Once again weakness in the US carried through to Asia with stocks unable to hold any National-Team-inspired gains, but it was the contagion to commodities that was most notable (as a hike in exchange fees snuffed out a lot of speculative fervor)
ASIA
Asia equity markets somewhat shrugged off the subdued tone on Wall St and mostly rebounded from the prior day’s losses, aside from China which underperformed amid continued regulatory concerns. ASX 200 (+0.5%) and Nikkei 225 (+1.5%) were lifted from the open, in which the Japanese benchmark led the gains amid short-covering from yesterday’s 2% slump and as it coat-tailed on the bounce in USD/JPY. Conversely, Hang Seng traded (+0.7%) indecisive while Shanghai Comp. (-0.3%) lagged after the CBRC drafted new requirements for banks to curb liquidity risks, and although the PBoC conducted Reverse Repos for the 1st time in 5 working days, this still amounted to a net neutral daily position after expiring operations were accounted for. Finally, 10yr JGBs were uneventful as focus was centred on riskier assets, while a mixed 30yr JGB auction result also failed to spur demand.
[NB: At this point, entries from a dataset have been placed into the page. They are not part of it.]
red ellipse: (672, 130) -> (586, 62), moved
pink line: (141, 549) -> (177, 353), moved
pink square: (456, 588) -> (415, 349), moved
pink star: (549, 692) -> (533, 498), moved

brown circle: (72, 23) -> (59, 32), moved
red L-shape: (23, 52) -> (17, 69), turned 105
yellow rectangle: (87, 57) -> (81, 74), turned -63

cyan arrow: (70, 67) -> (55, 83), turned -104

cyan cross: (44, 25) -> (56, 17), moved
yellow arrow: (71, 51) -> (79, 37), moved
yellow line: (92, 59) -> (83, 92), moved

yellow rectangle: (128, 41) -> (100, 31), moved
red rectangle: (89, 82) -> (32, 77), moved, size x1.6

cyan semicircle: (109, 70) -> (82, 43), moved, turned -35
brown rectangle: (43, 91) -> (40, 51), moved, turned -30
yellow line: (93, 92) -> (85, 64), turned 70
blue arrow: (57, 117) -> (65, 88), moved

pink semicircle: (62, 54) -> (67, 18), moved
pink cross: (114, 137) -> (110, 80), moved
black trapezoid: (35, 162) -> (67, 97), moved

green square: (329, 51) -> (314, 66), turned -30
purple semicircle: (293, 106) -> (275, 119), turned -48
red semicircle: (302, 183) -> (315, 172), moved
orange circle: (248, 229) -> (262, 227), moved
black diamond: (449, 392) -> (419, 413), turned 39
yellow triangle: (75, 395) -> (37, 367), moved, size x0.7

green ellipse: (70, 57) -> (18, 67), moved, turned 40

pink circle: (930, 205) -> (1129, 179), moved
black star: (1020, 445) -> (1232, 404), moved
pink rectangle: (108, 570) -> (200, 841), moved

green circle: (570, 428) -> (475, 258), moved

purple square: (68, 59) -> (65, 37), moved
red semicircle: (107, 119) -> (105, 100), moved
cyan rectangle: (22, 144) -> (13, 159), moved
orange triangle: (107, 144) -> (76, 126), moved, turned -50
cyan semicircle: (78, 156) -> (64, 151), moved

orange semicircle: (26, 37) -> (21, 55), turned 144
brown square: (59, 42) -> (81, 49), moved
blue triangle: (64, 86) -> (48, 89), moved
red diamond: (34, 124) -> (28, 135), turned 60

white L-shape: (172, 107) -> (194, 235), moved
China’s banking regulator drafted new requirements for banks to curb liquidity risks which will go into effect March 2018. (Newswires)
UK/EU
EU’s chief Brexit negotiator Barnier said UK has 48 hours to agree a text on potential deal over Irish border or else talks will not move on to the next phase. (Guardian)
Equities
European equities have followed suit from their Asia-Pac counterparts to trade higher across the board (Eurostoxx 50 +0.3%) with the Nikkei 225 (+1.5%) the notable outperformer in a recovery from yesterday’s losses. Once again, European specific newsflow remains on the light side with markets awaiting any Brexit-related updates and developments in the US tax /shutdown legislation. In terms of sector specifics, health care names are the only sector in the red whilst outperformance is seen in the telecom sector with markets appeased by the latest strategy update by Orange (+1.5%). Other notable individual movers include Sky (+1.8%) who have been supported by reports that Comcast is looking to push for a deal for Fox (FOXA) assets in a move which could see it take full control of Sky.
Fixed Income
Solid Spanish auction results did not set the tone for Eurozone semi-core and UK bond sales, but have underlined the relative attraction of Eurozone periphery paper and demand for premium despite ECB QE depressing yields most at the margins. French OATs were not greeted that well, like yesterday’s 10 year German Bund, but UK Gilts drew even less demand despite appealing to the investment portfolio needs of institutional buyers (normally). Hence, a downturn in Eurex debt futures and Liffe’s core 10 year contract to new session lows at 163.27 for Bunds, 157.28 for OATs and 124.24 for Gilts (-1/4 point, -23 ticks and -43 ticks vs +8, +8 and +10 ticks at the other end of the scale). US Treasuries also feeling some contagion having traded to fresh overnight highs earlier amidst a decent clip of 10 year note buying.
FX
USD index has inched over the 93.500 level that has been hindering the Greenback’s recovery from recent lows for a while. However, a significant element of the more concerted rebound is due to weakness in other currencies rather than outright Dollar strength. GBP is holding up pretty well, above yesterday’s lows around 1.3360 in Cable and EUR/GBP just over 0.8800, despite yet another deadline for the UK Government to sort differences with the DUP over the Irish border. NZD is suffering more than the AUD in percentage terms vs the USD despite a double-dose of negatives for Aussie unit in the form of a big downside miss on trade and a meltdown in iron ore prices with NZD/USD having recently topped out around 0.6900.